The number of personnel changes, address changes, company acquisitions along with customer records with missing or incorrect information means a whole lot of bad data.
Change and error are both constants in life and they make customer data managment seems like a hopelesss cause.
There is hope. Forward-thinking companies appoint a customer data individual who is reponsible for data management and data quality. Typical tasks might include determining data security measures and working to resolve data integrity issues. Some companies tie in incentives to the integrity of the data - the higher the data quality, the more the individual is compensated.
Wednesday, August 20, 2008
Consider your choice of CRM software carefully. Here are some buying tips for CRM applications:
- Integration: CRM software should integrate with your current software applications.
- Mobile Connectivity: Your sales force needs to be able to connect to CRM software via cell phone, PDA, web and more.
- Reporting: The CRM application needs to be easy to use and intuitive. If it's not logical or easy to use, your sales and customer service staff will not use it.
- Technical Support Costs: Some CRM software packages are deceptively inexpensive, but have high support costs. Understand what you are purchasing before you commit to the software.
Tuesday, August 12, 2008
Create a Short List
Look beyond spec sheets and feature lists. Examine factors such as a company's target market and product-delivery models. The short list should contain between three and five CRM companies to compare, any more will cause confusion.
Find Out What's in it for Your Company
Once the short list is created, discuss the variables with each vendor such a pricing, product features and implementation. A detailed list of questions will prompt vendors to show how a particular product can benefit a company's unique business needs.
Involve Senior Management
Your IT team may back your choice of a CRM vendor, but your C-level executive needs to have input in the CRM decision.
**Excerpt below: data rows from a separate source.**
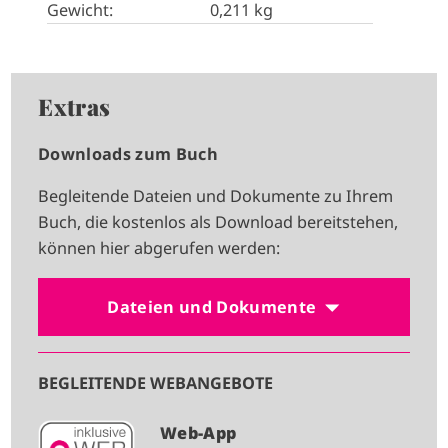
Gewicht:
0,211 kg
Extras
Downloads zum Buch
Begleitende Dateien und Dokumente zu Ihrem
Buch, die kostenlos als Download bereitstehen,
können hier abgerufen werden:
Dateien und Dokumente
BEGLEITENDE WEBANGEBOTE
I
Web-App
Many companies mistakenly believe that selecting the right CRM solution is what makes or breaks a CRM project. CRM success hinges on picking a well-suited vendor as well as selecting an appropriate product suite.
Wednesday, August 06, 2008
Most CRM failures are the result of poor implementations rather than a problem with the technology.
The four key factors related to a successful implementation are:
Adopt a customer-centric strategy: Customers know they have a choice in the company they choose so they demand more from sellers. Companies need to truly re-orientate the company to focus on the customer.
Engage sales and customer service staff: Properly educating staff about the business benefits of CRM and training them to use it correctly increase the chances of achieving success.
Be willing to adjust the organization: Willingness to change the company to take advantage of CRM is beneficial. Organizations need to realize all the benefits of CRM software and be willing to rely on the application.
Set measurable goals: For most companies, the financial benefit of CRM software comes from the CRM projects that keep customers from leaving and encouraging them to increase the amount the spend.